Als kinderen uit huis geplaatst worden, wordt er na een uit huis plaatsing met ouders, netwerk en betrokken hulpverlening gekeken wat er voor nodig is om de kinderen weer thuis te plaatsen. Er wordt gekeken naar de leerbaarheid en de draagkracht van de ouder(s). En of ouder(s) zich aan de gestelde voorwaarden kunnen houden. Daarnaast wordt er ook gekeken naar de ontwikkeling van de kinderen. Welk gedrag laten zij nu (nog) zien en welke ondersteuningsbehoeften hebben zij.

Om al deze ontwikkelingen na een uit huis plaatsing goed in kaart te kunnen brengen vul ik  samen met pleegzorg een beoordelingsboog in. Dit is een meetinstrument dat wetenschappelijk onderbouwd is en waarmee de behoeften van de kinderen en de leerbaarheid, bereidheid en beschikbaarheid van een ouder wordt onderzocht. Dit instrument helpt ons bij het maken van een advies voor wel of niet thuisplaatsen.

Verschuiving in adviezen

Vroeger lag bij dit advies vooral de focus op de wensen, mogelijkheden en competenties van ouders.
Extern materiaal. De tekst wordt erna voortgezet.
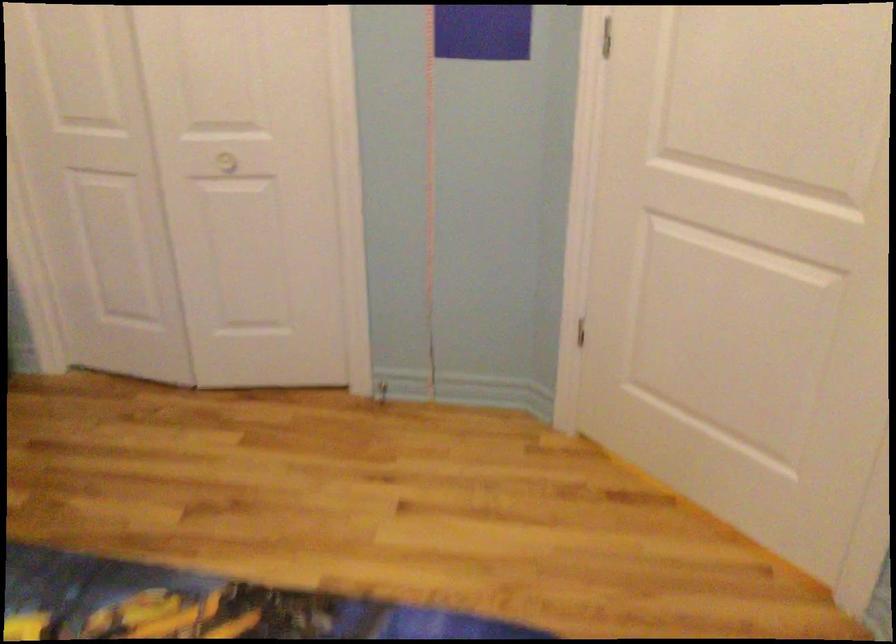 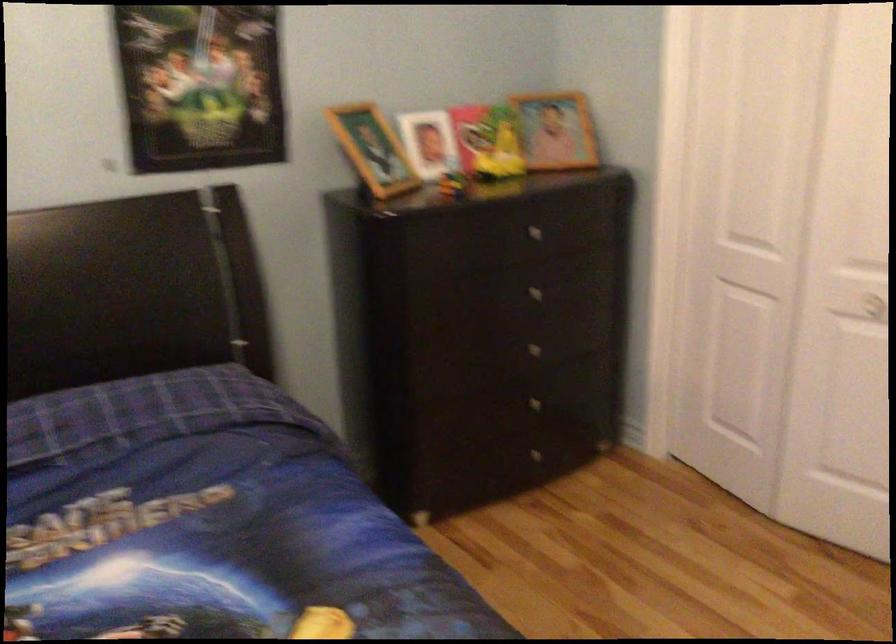 Where in the second image is the point corresponding to (x=211, y=166) from the first image?

(864, 305) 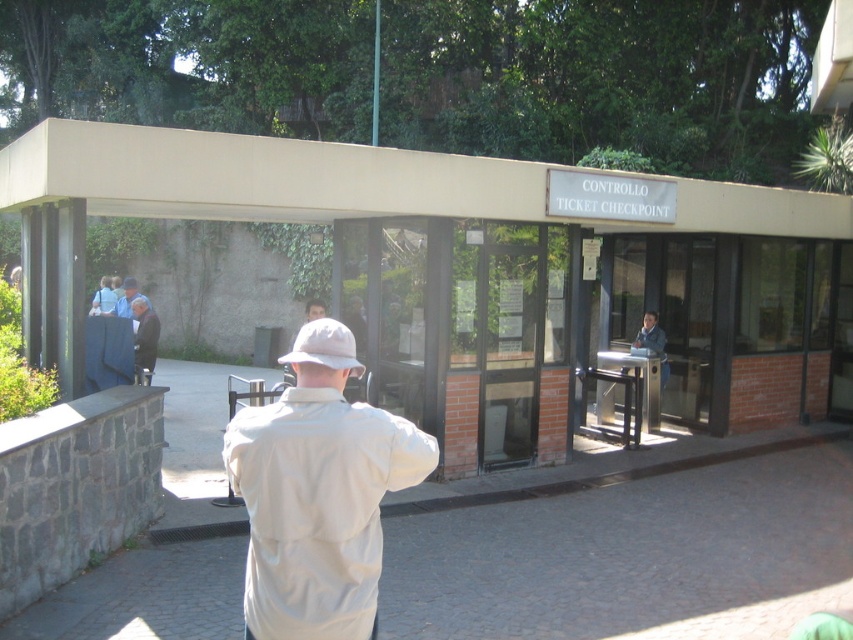 Question: Among these objects, which one is farthest from the camera?

Choices:
 (A) dark blue jacket at center
 (B) beige fabric jacket at center
 (C) light brown leather jacket at center
 (D) blue fabric jacket at center

Answer: (D)

Question: Which is nearer to the beige fabric jacket at center?

Choices:
 (A) blue fabric jacket at center
 (B) white matte baseball hat at center
 (C) light brown leather jacket at center

Answer: (B)

Question: Does beige fabric jacket at center have a smaller size compared to light brown leather jacket at center?

Choices:
 (A) yes
 (B) no

Answer: (A)

Question: Which of the following is the farthest from the observer?

Choices:
 (A) light brown leather jacket at center
 (B) blue fabric jacket at center
 (C) dark blue jacket at center

Answer: (B)

Question: Can you confirm if beige fabric jacket at center is positioned above blue fabric jacket at center?

Choices:
 (A) yes
 (B) no

Answer: (B)

Question: Can you confirm if light brown leather jacket at center is thinner than blue fabric jacket at center?

Choices:
 (A) no
 (B) yes

Answer: (A) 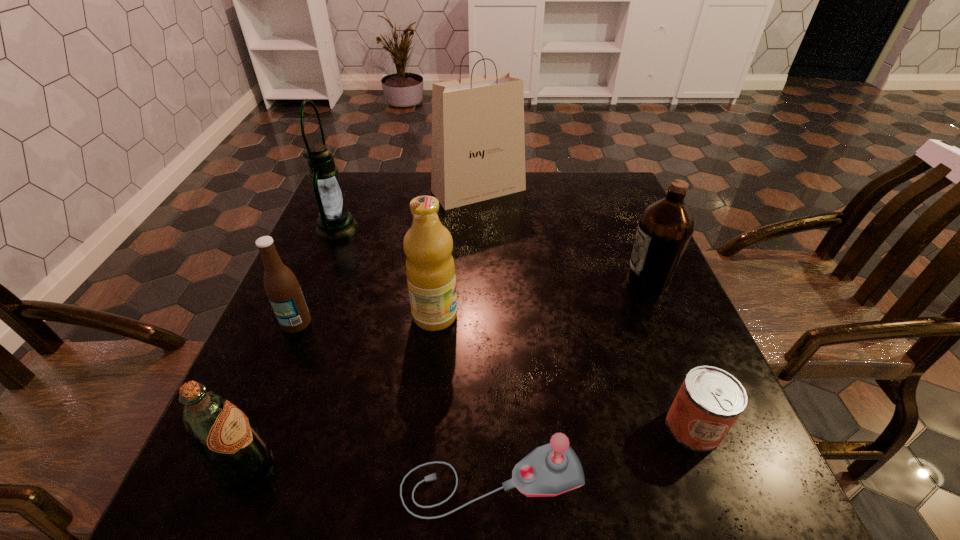 In order to click on vacant area situated 0.220m on the right of the shopping bag in this screenshot , I will do `click(601, 191)`.

In order to click on free spot located 0.060m on the side where the seventh nearest object emits light in this screenshot , I will do [x=381, y=227].

The width and height of the screenshot is (960, 540). Identify the location of free location located 0.330m on the label of the second olive oil from left to right. (616, 316).

Locate an element on the screen. Image resolution: width=960 pixels, height=540 pixels. vacant space located on the label of the sixth nearest object is located at coordinates (602, 280).

Image resolution: width=960 pixels, height=540 pixels. What are the coordinates of `vacant area situated on the label of the sixth nearest object` in the screenshot? It's located at (461, 280).

Locate an element on the screen. The image size is (960, 540). vacant space located 0.080m on the label of the sixth nearest object is located at coordinates (589, 280).

Locate an element on the screen. Image resolution: width=960 pixels, height=540 pixels. blank area located 0.270m on the front of the beer bottle is located at coordinates (236, 467).

This screenshot has width=960, height=540. I want to click on free space located 0.110m on the front-facing side of the shortest olive oil, so coord(342,464).

You are a GUI agent. You are given a task and a screenshot of the screen. Output one action in this format:
    pyautogui.click(x=<x>, y=<y>)
    Task: Click on the vacant space located 0.250m on the back of the can
    This screenshot has height=540, width=960.
    Given the screenshot: What is the action you would take?
    pyautogui.click(x=645, y=301)

Where is `free location located on the right of the joystick`? free location located on the right of the joystick is located at coordinates (661, 480). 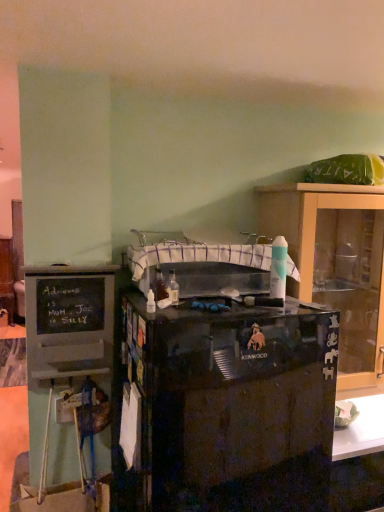 Question: Does black chalkboard cabinet at left, the second cabinetry from the right, have a lesser height compared to white fabric sink at center?

Choices:
 (A) no
 (B) yes

Answer: (A)

Question: Is black chalkboard cabinet at left, which is the 1th cabinetry from front to back, thinner than white fabric sink at center?

Choices:
 (A) no
 (B) yes

Answer: (B)

Question: Does black chalkboard cabinet at left, which is the first cabinetry in left-to-right order, lie in front of white fabric sink at center?

Choices:
 (A) no
 (B) yes

Answer: (A)

Question: From the image's perspective, is black chalkboard cabinet at left, the second cabinetry from the right, under white fabric sink at center?

Choices:
 (A) no
 (B) yes

Answer: (B)

Question: From the image's perspective, is black chalkboard cabinet at left, marked as the 2th cabinetry in a back-to-front arrangement, located above white fabric sink at center?

Choices:
 (A) yes
 (B) no

Answer: (B)

Question: Considering their positions, is matte black kenwood mixer at right, the first cabinetry from the right, located in front of or behind black glossy kenwood mixer at center?

Choices:
 (A) behind
 (B) front

Answer: (A)

Question: In terms of width, does matte black kenwood mixer at right, the 2th cabinetry from the left, look wider or thinner when compared to black glossy kenwood mixer at center?

Choices:
 (A) wide
 (B) thin

Answer: (B)

Question: Is matte black kenwood mixer at right, the 2th cabinetry from the left, situated inside black glossy kenwood mixer at center or outside?

Choices:
 (A) outside
 (B) inside

Answer: (A)

Question: Is matte black kenwood mixer at right, which appears as the second cabinetry when viewed from the front, bigger or smaller than black glossy kenwood mixer at center?

Choices:
 (A) small
 (B) big

Answer: (A)

Question: Which is correct: black chalkboard cabinet at left, which is the 1th cabinetry from front to back, is inside black glossy kenwood mixer at center, or outside of it?

Choices:
 (A) inside
 (B) outside

Answer: (B)

Question: Relative to black glossy kenwood mixer at center, is black chalkboard cabinet at left, which is the 1th cabinetry from front to back, in front or behind?

Choices:
 (A) behind
 (B) front

Answer: (A)

Question: In terms of width, does black chalkboard cabinet at left, which is the first cabinetry in left-to-right order, look wider or thinner when compared to black glossy kenwood mixer at center?

Choices:
 (A) wide
 (B) thin

Answer: (B)

Question: In terms of size, does black chalkboard cabinet at left, which is the 1th cabinetry from front to back, appear bigger or smaller than black glossy kenwood mixer at center?

Choices:
 (A) big
 (B) small

Answer: (B)

Question: From a real-world perspective, is black glossy kenwood mixer at center positioned above or below matte black kenwood mixer at right, the 2th cabinetry from the left?

Choices:
 (A) above
 (B) below

Answer: (B)

Question: In terms of width, does black glossy kenwood mixer at center look wider or thinner when compared to matte black kenwood mixer at right, the 2th cabinetry from the left?

Choices:
 (A) wide
 (B) thin

Answer: (A)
Er werd met name gekeken naar hun capaciteit om hun kind een veilige en gunstige opvoedsituatie te bieden waarin hun kind zich goed zou kunnen ontwikkelen. Onder invloed van maatschappelijke ontwikkelingen en wetenschappelijke inzichten heeft in het advies een verschuiving plaatsgevonden. De afweging of kinderen naar huis kunnen begint nu met de vraag: wat betekent het voor het kind en zijn/haar ontwikkeling als de woonplek weer wisselt? Het kan daarom gebeuren dat er in het belang van het kind in bepaalde situaties toch geadviseerd wordt om het kind niet terug te plaatsen.

In bovenstaande casus heeft moeder erg haar best gedaan om aan de voorwaarden te voldoen.
Echter zou thuisplaatsen niet in het belang zijn van de veiligheid en ontwikkeling van de kinderen. De kinderen hebben duidelijke structuur, begrenzing en regels nodig en een stabiele en voorspelbare opvoedsituatie om hun trauma’s te kunnen verwerken. Dit krijgt hun moeder, ondanks jaren hulpverlening, tot op de dag van vandaag niet voor elkaar.

In andere situaties worden kinderen wel thuis geplaatst. Hier gaat meestal een intensief hulpverleningstraject, nauwe contacten met pleegzorg en veel bezoekmomenten tussen het kind en de ouders aan vooraf. Dat een kind uiteindelijk weer veilig thuis kan wonen is altijd ons uitgangspunt.

Wanneer dat lukt heb ik als jeugdbeschermer mijn doel bereikt. Want uiteindelijk ben ik dit werk gaan doen om de opvoedsituatie voor kinderen te waarborgen waarin zij zich veilig kunnen ontwikkelen, het liefste gewoon thuis hij hun ouders.